# [Exercise details]
Give the data below again exactly, and drop each picture from it.

# [Material for this exercise]
---
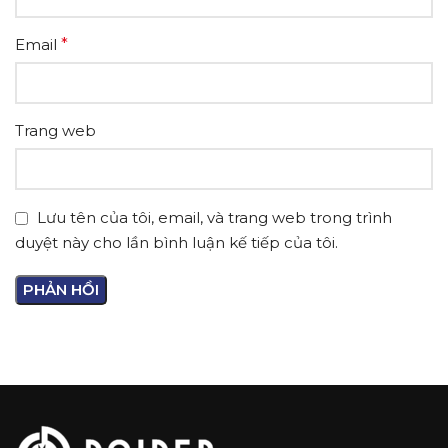
Email
*
Trang web
Lưu tên của tôi, email, và trang web trong trình
duyệt này cho lần bình luận kế tiếp của tôi.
---
# [Output for this task]
Email
*
Trang web
Lưu tên của tôi, email, và trang web trong trình
duyệt này cho lần bình luận kế tiếp của tôi.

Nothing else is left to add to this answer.